Would you please copy the entries exactly, leaving every picture aside?

= Beginning of Section =

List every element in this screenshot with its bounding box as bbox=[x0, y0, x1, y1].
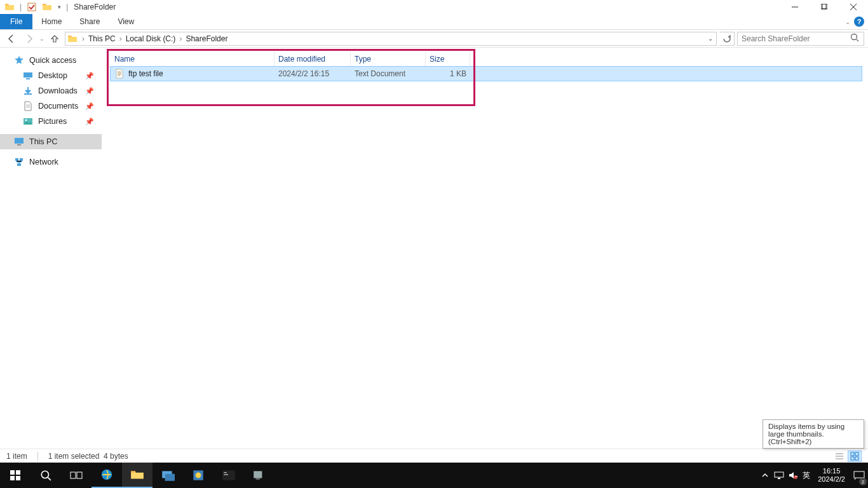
tab-share[interactable]: Share bbox=[71, 14, 109, 29]
qat-dropdown[interactable]: ▾ bbox=[55, 0, 63, 14]
svg-rect-0 bbox=[28, 3, 36, 11]
taskbar: 英 16:15 2024/2/2 2 bbox=[0, 463, 868, 488]
file-row[interactable]: ftp test file 2024/2/2 16:15 Text Docume… bbox=[111, 67, 862, 81]
notification-badge: 2 bbox=[859, 478, 867, 485]
refresh-button[interactable] bbox=[719, 32, 735, 46]
taskbar-app-3[interactable] bbox=[214, 463, 244, 488]
svg-rect-14 bbox=[851, 452, 854, 456]
svg-rect-16 bbox=[851, 457, 854, 460]
taskbar-explorer[interactable] bbox=[122, 463, 153, 488]
file-name: ftp test file bbox=[128, 69, 163, 78]
chevron-right-icon[interactable]: › bbox=[118, 34, 123, 43]
svg-rect-10 bbox=[17, 144, 21, 146]
sidebar-item-pictures[interactable]: Pictures 📌 bbox=[0, 114, 102, 129]
svg-rect-12 bbox=[20, 158, 23, 161]
svg-rect-1 bbox=[821, 4, 826, 9]
breadcrumb[interactable]: › This PC › Local Disk (C:) › ShareFolde… bbox=[65, 32, 717, 46]
sidebar-network[interactable]: Network bbox=[0, 154, 102, 170]
navigation-pane: Quick access Desktop 📌 Downloads 📌 Docum… bbox=[0, 48, 102, 449]
svg-rect-19 bbox=[16, 470, 20, 475]
svg-rect-9 bbox=[15, 138, 24, 144]
svg-rect-36 bbox=[854, 471, 864, 478]
breadcrumb-this-pc[interactable]: This PC bbox=[86, 34, 118, 43]
svg-rect-30 bbox=[222, 470, 235, 480]
svg-rect-4 bbox=[24, 72, 32, 78]
tray-volume-icon[interactable] bbox=[786, 463, 800, 488]
svg-rect-31 bbox=[254, 471, 262, 478]
window-title: ShareFolder bbox=[70, 3, 116, 11]
sidebar-item-downloads[interactable]: Downloads 📌 bbox=[0, 83, 102, 98]
path-dropdown[interactable]: ⌄ bbox=[705, 35, 716, 42]
column-headers: Name ˄ Date modified Type Size bbox=[111, 51, 862, 67]
chevron-right-icon[interactable]: › bbox=[81, 34, 86, 43]
minimize-button[interactable] bbox=[780, 0, 810, 14]
tray-date: 2024/2/2 bbox=[818, 475, 845, 484]
sidebar-quick-access[interactable]: Quick access bbox=[0, 53, 102, 68]
folder-icon bbox=[3, 0, 17, 14]
tray-ime[interactable]: 英 bbox=[800, 470, 813, 481]
search-button[interactable] bbox=[31, 463, 61, 488]
taskbar-app-1[interactable] bbox=[153, 463, 183, 488]
breadcrumb-sharefolder[interactable]: ShareFolder bbox=[183, 34, 230, 43]
view-large-icons-button[interactable] bbox=[848, 451, 862, 462]
taskbar-app-2[interactable] bbox=[183, 463, 214, 488]
properties-button[interactable] bbox=[25, 0, 39, 14]
svg-rect-15 bbox=[855, 452, 858, 456]
column-label: Date modified bbox=[278, 55, 325, 64]
up-button[interactable] bbox=[47, 31, 62, 46]
ribbon: File Home Share View ⌄ ? bbox=[0, 14, 868, 30]
pin-icon: 📌 bbox=[85, 118, 94, 126]
search-input[interactable] bbox=[742, 34, 850, 43]
svg-point-29 bbox=[196, 473, 201, 478]
view-details-button[interactable] bbox=[832, 451, 846, 462]
help-button[interactable]: ? bbox=[854, 17, 864, 27]
pin-icon: 📌 bbox=[85, 87, 94, 95]
file-list[interactable]: Name ˄ Date modified Type Size ftp test … bbox=[102, 48, 868, 449]
svg-point-22 bbox=[41, 471, 48, 478]
search-icon[interactable] bbox=[850, 32, 860, 44]
forward-button[interactable] bbox=[22, 31, 37, 46]
svg-rect-18 bbox=[10, 470, 15, 475]
taskbar-ie[interactable] bbox=[92, 463, 122, 488]
tab-home[interactable]: Home bbox=[32, 14, 71, 29]
tab-view[interactable]: View bbox=[109, 14, 143, 29]
column-date[interactable]: Date modified bbox=[275, 51, 351, 66]
svg-rect-27 bbox=[165, 474, 175, 481]
tray-clock[interactable]: 16:15 2024/2/2 bbox=[813, 467, 850, 484]
task-view-button[interactable] bbox=[61, 463, 92, 488]
ribbon-collapse-icon[interactable]: ⌄ bbox=[845, 18, 850, 25]
breadcrumb-local-disk[interactable]: Local Disk (C:) bbox=[123, 34, 179, 43]
svg-rect-23 bbox=[71, 472, 76, 478]
taskbar-app-4[interactable] bbox=[244, 463, 275, 488]
separator: | bbox=[64, 3, 70, 11]
start-button[interactable] bbox=[0, 463, 31, 488]
close-button[interactable] bbox=[839, 0, 868, 14]
tray-time: 16:15 bbox=[818, 467, 845, 475]
sidebar-this-pc[interactable]: This PC bbox=[0, 134, 102, 149]
this-pc-icon bbox=[14, 137, 24, 147]
file-size: 1 KB bbox=[426, 69, 470, 78]
search-box[interactable] bbox=[737, 32, 864, 46]
tray-notifications[interactable]: 2 bbox=[850, 463, 868, 488]
desktop-icon bbox=[23, 71, 33, 81]
sidebar-item-label: Documents bbox=[38, 102, 78, 111]
sidebar-item-desktop[interactable]: Desktop 📌 bbox=[0, 68, 102, 83]
window-controls bbox=[780, 0, 868, 14]
chevron-right-icon[interactable]: › bbox=[178, 34, 183, 43]
svg-rect-2 bbox=[822, 4, 827, 9]
title-bar: | ▾ | ShareFolder bbox=[0, 0, 868, 14]
network-icon bbox=[14, 157, 24, 167]
column-size[interactable]: Size bbox=[426, 51, 470, 66]
tray-network-icon[interactable] bbox=[772, 463, 786, 488]
folder-icon bbox=[67, 33, 78, 44]
maximize-button[interactable] bbox=[810, 0, 839, 14]
history-dropdown[interactable]: ⌄ bbox=[39, 36, 44, 42]
status-item-count: 1 item bbox=[6, 452, 27, 461]
sidebar-item-documents[interactable]: Documents 📌 bbox=[0, 98, 102, 114]
column-name[interactable]: Name ˄ bbox=[111, 51, 275, 66]
svg-point-35 bbox=[794, 475, 797, 479]
tray-overflow[interactable] bbox=[758, 463, 772, 488]
tab-file[interactable]: File bbox=[0, 14, 32, 29]
column-type[interactable]: Type bbox=[351, 51, 426, 66]
back-button[interactable] bbox=[4, 31, 19, 46]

= End of Section =

### [Exercise response]
List every element in this screenshot with its bounding box as bbox=[x0, y0, x1, y1].
tab-share[interactable]: Share bbox=[71, 14, 109, 29]
qat-dropdown[interactable]: ▾ bbox=[55, 0, 63, 14]
svg-rect-0 bbox=[28, 3, 36, 11]
taskbar: 英 16:15 2024/2/2 2 bbox=[0, 463, 868, 488]
file-row[interactable]: ftp test file 2024/2/2 16:15 Text Docume… bbox=[111, 67, 862, 81]
notification-badge: 2 bbox=[859, 478, 867, 485]
refresh-button[interactable] bbox=[719, 32, 735, 46]
taskbar-app-3[interactable] bbox=[214, 463, 244, 488]
svg-rect-14 bbox=[851, 452, 854, 456]
svg-rect-16 bbox=[851, 457, 854, 460]
taskbar-explorer[interactable] bbox=[122, 463, 153, 488]
file-name: ftp test file bbox=[128, 69, 163, 78]
chevron-right-icon[interactable]: › bbox=[118, 34, 123, 43]
svg-rect-10 bbox=[17, 144, 21, 146]
sidebar-item-pictures[interactable]: Pictures 📌 bbox=[0, 114, 102, 129]
svg-rect-12 bbox=[20, 158, 23, 161]
svg-rect-1 bbox=[821, 4, 826, 9]
breadcrumb[interactable]: › This PC › Local Disk (C:) › ShareFolde… bbox=[65, 32, 717, 46]
sidebar-network[interactable]: Network bbox=[0, 154, 102, 170]
navigation-pane: Quick access Desktop 📌 Downloads 📌 Docum… bbox=[0, 48, 102, 449]
svg-rect-19 bbox=[16, 470, 20, 475]
svg-rect-9 bbox=[15, 138, 24, 144]
svg-rect-36 bbox=[854, 471, 864, 478]
breadcrumb-this-pc[interactable]: This PC bbox=[86, 34, 118, 43]
svg-rect-30 bbox=[222, 470, 235, 480]
svg-rect-4 bbox=[24, 72, 32, 78]
tray-volume-icon[interactable] bbox=[786, 463, 800, 488]
svg-rect-31 bbox=[254, 471, 262, 478]
window-title: ShareFolder bbox=[70, 3, 116, 11]
sidebar-item-downloads[interactable]: Downloads 📌 bbox=[0, 83, 102, 98]
path-dropdown[interactable]: ⌄ bbox=[705, 35, 716, 42]
column-headers: Name ˄ Date modified Type Size bbox=[111, 51, 862, 67]
chevron-right-icon[interactable]: › bbox=[81, 34, 86, 43]
minimize-button[interactable] bbox=[780, 0, 810, 14]
tray-date: 2024/2/2 bbox=[818, 475, 845, 484]
sidebar-quick-access[interactable]: Quick access bbox=[0, 53, 102, 68]
folder-icon bbox=[3, 0, 17, 14]
tray-ime[interactable]: 英 bbox=[800, 470, 813, 481]
search-button[interactable] bbox=[31, 463, 61, 488]
taskbar-app-1[interactable] bbox=[153, 463, 183, 488]
breadcrumb-sharefolder[interactable]: ShareFolder bbox=[183, 34, 230, 43]
view-large-icons-button[interactable] bbox=[848, 451, 862, 462]
taskbar-app-2[interactable] bbox=[183, 463, 214, 488]
properties-button[interactable] bbox=[25, 0, 39, 14]
svg-rect-15 bbox=[855, 452, 858, 456]
column-label: Date modified bbox=[278, 55, 325, 64]
up-button[interactable] bbox=[47, 31, 62, 46]
ribbon: File Home Share View ⌄ ? bbox=[0, 14, 868, 30]
pin-icon: 📌 bbox=[85, 118, 94, 126]
search-input[interactable] bbox=[742, 34, 850, 43]
svg-point-29 bbox=[196, 473, 201, 478]
view-details-button[interactable] bbox=[832, 451, 846, 462]
help-button[interactable]: ? bbox=[854, 17, 864, 27]
pin-icon: 📌 bbox=[85, 87, 94, 95]
file-list[interactable]: Name ˄ Date modified Type Size ftp test … bbox=[102, 48, 868, 449]
svg-point-22 bbox=[41, 471, 48, 478]
search-icon[interactable] bbox=[850, 32, 860, 44]
forward-button[interactable] bbox=[22, 31, 37, 46]
svg-rect-18 bbox=[10, 470, 15, 475]
taskbar-ie[interactable] bbox=[92, 463, 122, 488]
tab-home[interactable]: Home bbox=[32, 14, 71, 29]
tab-view[interactable]: View bbox=[109, 14, 143, 29]
column-date[interactable]: Date modified bbox=[275, 51, 351, 66]
svg-rect-27 bbox=[165, 474, 175, 481]
tray-clock[interactable]: 16:15 2024/2/2 bbox=[813, 467, 850, 484]
task-view-button[interactable] bbox=[61, 463, 92, 488]
ribbon-collapse-icon[interactable]: ⌄ bbox=[845, 18, 850, 25]
breadcrumb-local-disk[interactable]: Local Disk (C:) bbox=[123, 34, 179, 43]
svg-rect-23 bbox=[71, 472, 76, 478]
taskbar-app-4[interactable] bbox=[244, 463, 275, 488]
separator: | bbox=[64, 3, 70, 11]
start-button[interactable] bbox=[0, 463, 31, 488]
close-button[interactable] bbox=[839, 0, 868, 14]
tray-time: 16:15 bbox=[818, 467, 845, 475]
sidebar-this-pc[interactable]: This PC bbox=[0, 134, 102, 149]
this-pc-icon bbox=[14, 137, 24, 147]
file-size: 1 KB bbox=[426, 69, 470, 78]
search-box[interactable] bbox=[737, 32, 864, 46]
tray-notifications[interactable]: 2 bbox=[850, 463, 868, 488]
desktop-icon bbox=[23, 71, 33, 81]
sidebar-item-label: Documents bbox=[38, 102, 78, 111]
sidebar-item-desktop[interactable]: Desktop 📌 bbox=[0, 68, 102, 83]
window-controls bbox=[780, 0, 868, 14]
chevron-right-icon[interactable]: › bbox=[178, 34, 183, 43]
svg-rect-2 bbox=[822, 4, 827, 9]
title-bar: | ▾ | ShareFolder bbox=[0, 0, 868, 14]
network-icon bbox=[14, 157, 24, 167]
column-size[interactable]: Size bbox=[426, 51, 470, 66]
tray-network-icon[interactable] bbox=[772, 463, 786, 488]
folder-icon bbox=[67, 33, 78, 44]
maximize-button[interactable] bbox=[810, 0, 839, 14]
history-dropdown[interactable]: ⌄ bbox=[39, 36, 44, 42]
status-item-count: 1 item bbox=[6, 452, 27, 461]
sidebar-item-documents[interactable]: Documents 📌 bbox=[0, 98, 102, 114]
column-name[interactable]: Name ˄ bbox=[111, 51, 275, 66]
svg-point-35 bbox=[794, 475, 797, 479]
tray-overflow[interactable] bbox=[758, 463, 772, 488]
tab-file[interactable]: File bbox=[0, 14, 32, 29]
column-type[interactable]: Type bbox=[351, 51, 426, 66]
back-button[interactable] bbox=[4, 31, 19, 46]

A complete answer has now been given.